◆ EXERCISE OBJECTIVE:
In the listing that follows, count the lines holding the word "position" and report only that number.

◆ PROVIDED RECORDS:
---

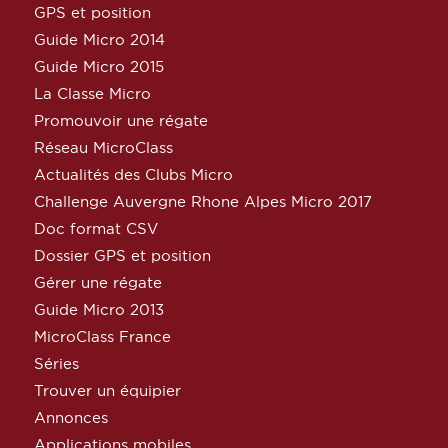
GPS et position
Guide Micro 2014
Guide Micro 2015
La Classe Micro
Promouvoir une régate
Réseau MicroClass
Actualités des Clubs Micro
Challenge Auvergne Rhone Alpes Micro 2017
Doc format CSV
Dossier GPS et position
Gérer une régate
Guide Micro 2013
MicroClass France
Séries
Trouver un équipier
Annonces
Applications mobiles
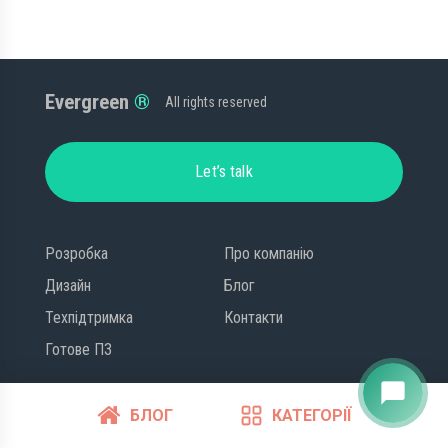
Evergreen
All rights reserved
Let’s talk
Розробка
Про компанію
Дизайн
Блог
Техпідтримка
Контакти
Готове ПЗ
Привіт! Ми на зв'язку!
chat_bubble
БЛОГ
КАТЕГОРІЇ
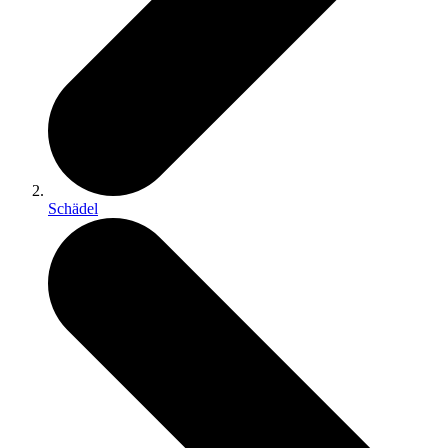
Schädel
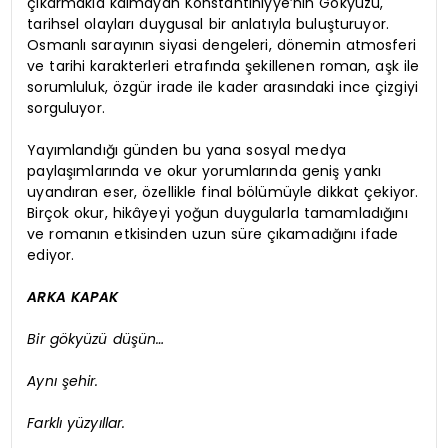
çıkarmakla kalmayan Konstantiniyye’nin Gökyüzü,
tarihsel olayları duygusal bir anlatıyla buluşturuyor.
Osmanlı sarayının siyasi dengeleri, dönemin atmosferi
ve tarihi karakterleri etrafında şekillenen roman, aşk ile
sorumluluk, özgür irade ile kader arasındaki ince çizgiyi
sorguluyor.
Yayımlandığı günden bu yana sosyal medya
paylaşımlarında ve okur yorumlarında geniş yankı
uyandıran eser, özellikle final bölümüyle dikkat çekiyor.
Birçok okur, hikâyeyi yoğun duygularla tamamladığını
ve romanın etkisinden uzun süre çıkamadığını ifade
ediyor.
ARKA KAPAK
Bir gökyüzü düşün…
Aynı şehir.
Farklı yüzyıllar.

---

◆ SOLVED PROBLEM:
2